Again there was another big break in the progress until we reached Kallstugan in southern Sweden where we stayed with our friend Gisela for nearly a week. There was a lot of down time while we were there waiting for a package to arrive in the mail. I spent an entire afternoon in town with Gisela which left Mike at home alone, and another afternoon he went “fishing” at a nearby lake. Those 2 large chunks of time were spent putting the final touches on his project. First he had to smooth out the inside surface and make it perfectly round which he did by wrapping a tiny piece of sandpaper around a small stick. Once completed, he had to seal the wood so he coated his work with clear fingernail polish that he had found in a bathroom cupboard at the house we were at. It wasn't the perfect sealant but it was the best he could do at the time. After it dried he set it in our tube patch kit, the only small box we have with us, tucked it in his pocket and waited for the perfect moment.
That moment finally arrived exactly 1,567 miles later. Fast forward to Nordkapp, Norway (The North Cape), the northernmost point in Europe to which you can drive (or ride a bike), the place where we saw the midnight sun. There was actually much more to that story than I originally published on the blog, so here's the remaining part.
There was a point along the cliffs at Nordkapp that we noticed right away; it was narrow with enough space for one to stand safely on its point or maybe two if you squeezed, it had beautiful views of the surrounding sunset golden cliffs and the Arctic Ocean far below but the best thing about it was there was no fence like most of the area. It was the place where you could sit on the top of the world with your legs dangling free over the ocean below; the place everyone seemed to be waiting to stand. “That's the perfect spot,” I remember Mike saying, but of course it always seemed to be occupied . We stood along the fenced section of cliffs until finally, shortly before 11pm, it was empty. By that time in the night most of the crowd was gathering around the globe, the iconic spot at Nordkapp where people come from around the world to witness the midnight sun.

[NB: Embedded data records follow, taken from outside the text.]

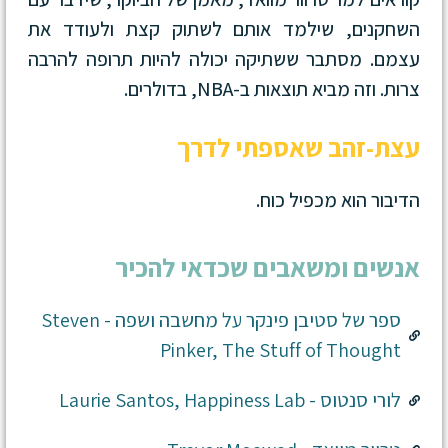
השחקנים, שילמד אותם לשתוק קצת ולעודד את
עצמם. מסתבר ששתיקה יכולה להיות תרופה להרבה
צרות. וזה מביא תוצאות ב-NBA, בדולרים.
עצת-זהב שאספתי לדרך
הדיבור הוא מכפיל כוח.
אנשים ומשאבים שכדאי להכיר
ספר של סטיבן פינקר על מחשבה ושפה - Steven
Pinker, The Stuff of Thought
לורי סנטוס - Laurie Santos, Happiness Lab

I sat down on a small, grassy step, let the setting sunshine warm my face from the crisp Arctic breeze and invited Mike to sit down next to me. But he declined and just stood there, smiling at me from the edge of the cliff with his hands in the pockets of his puffy down jacket and replied, “You've been quoted as having said that you'd never marry a man who wouldn't ride his bike across the U.S. with you.” (Which is true, those words have come from my mouth on many occasions; a small requirement in my opinion). Before he finished his first sentence we were both smiling our biggest smiles and crying our biggest tears as he pulled his hands from his pockets. “Well, I hope I made the cut.” And then he asked me to marry him. No, not down on one knee as he would have tumbled down a cliff, and besides, that's a little too traditional for me anyway. Of course I said YES as he placed the perfectly sized, beautiful, hand carved wooden ring on my finger.
Since it came from an Oak tree is southern Spain, we like to say it's made out of “Spanish Oak” just to make it sound fancy and if I hold my hand in front of the sun it has more bling than any ring in the world. It is an invaluable ring that shines as bright as the sun and is made with the most sought after elements in the world, hard work and love. Mike has asked me to marry him about 100 times since that night in July, and every time I say yes. Now that he's said it once he can't seem to stop and he'll likely propose another thousand times or more before we actually get married as it's going to be a while. We still have a whole lot of the world to see from the seat of a bicycle and a wedding can always wait.